> _MATERIAL PROVIDED_
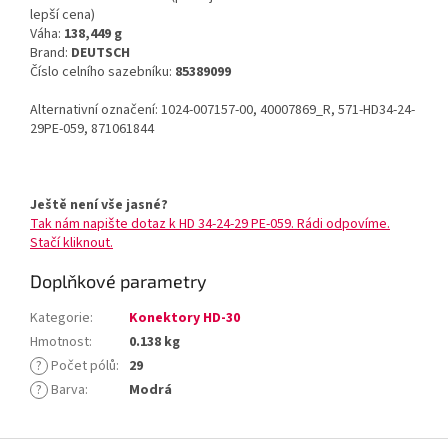
lepší cena)
Váha:
138,449 g
Brand:
DEUTSCH
Číslo celního sazebníku:
85389099
Alternativní označení: 1024-007157-00, 40007869_R, 571-HD34-24-
29PE-059, 871061844
Ještě není vše jasné?
Tak nám napište dotaz k HD 34-24-29 PE-059. Rádi odpovíme.
Stačí kliknout.
Doplňkové parametry
Kategorie
:
Konektory HD-30
Hmotnost
:
0.138 kg
?
Počet pólů
:
29
?
Barva
:
Modrá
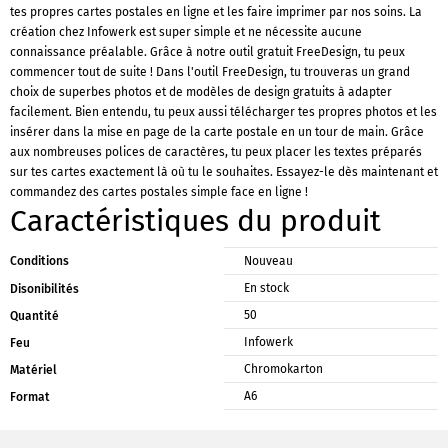
tes propres cartes postales en ligne et les faire imprimer par nos soins. La
création chez Infowerk est super simple et ne nécessite aucune
connaissance préalable. Grâce à notre outil gratuit FreeDesign, tu peux
commencer tout de suite ! Dans l'outil FreeDesign, tu trouveras un grand
choix de superbes photos et de modèles de design gratuits à adapter
facilement. Bien entendu, tu peux aussi télécharger tes propres photos et les
insérer dans la mise en page de la carte postale en un tour de main. Grâce
aux nombreuses polices de caractères, tu peux placer les textes préparés
sur tes cartes exactement là où tu le souhaites. Essayez-le dès maintenant et
commandez des cartes postales simple face en ligne !
Caractéristiques du produit
Conditions
Nouveau
En stock
Disonibilités
50
Quantité
Infowerk
Feu
Chromokarton
Matériel
A6
Format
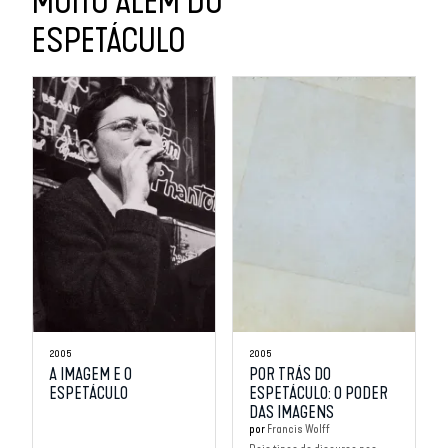
MUITO ALÉM DO
ESPETÁCULO
2005
2005
A IMAGEM E O
POR TRÁS DO
ESPETÁCULO
ESPETÁCULO: O PODER
DAS IMAGENS
por
Francis Wolff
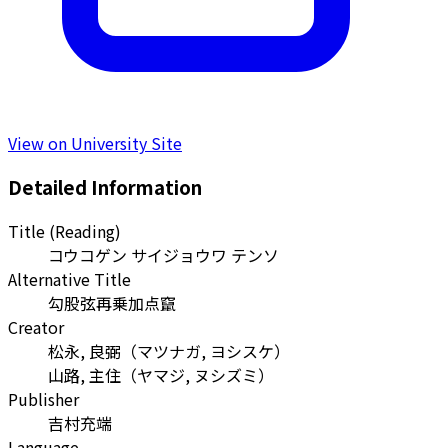
View on University Site
Detailed Information
Title (Reading)
コウコゲン サイジョウワ テンソ
Alternative Title
勾股弦再乗加点竄
Creator
松永, 良弼
（
マツナガ, ヨシスケ
）
山路, 主住
（
ヤマジ, ヌシズミ
）
Publisher
吉村充端
Language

> _WORK REQUEST_
Output nothing except the lines from the one containing "aux nombreuses polices" through the final line of the entries, repeated exactly and free of pictures.

> _TASK SOLUTION_
aux nombreuses polices de caractères, tu peux placer les textes préparés
sur tes cartes exactement là où tu le souhaites. Essayez-le dès maintenant et
commandez des cartes postales simple face en ligne !
Caractéristiques du produit
Conditions
Nouveau
En stock
Disonibilités
50
Quantité
Infowerk
Feu
Chromokarton
Matériel
A6
Format
MUITO ALÉM DO
ESPETÁCULO
2005
2005
A IMAGEM E O
POR TRÁS DO
ESPETÁCULO
ESPETÁCULO: O PODER
DAS IMAGENS
por
Francis Wolff
View on University Site
Detailed Information
Title (Reading)
コウコゲン サイジョウワ テンソ
Alternative Title
勾股弦再乗加点竄
Creator
松永, 良弼
（
マツナガ, ヨシスケ
）
山路, 主住
（
ヤマジ, ヌシズミ
）
Publisher
吉村充端
Language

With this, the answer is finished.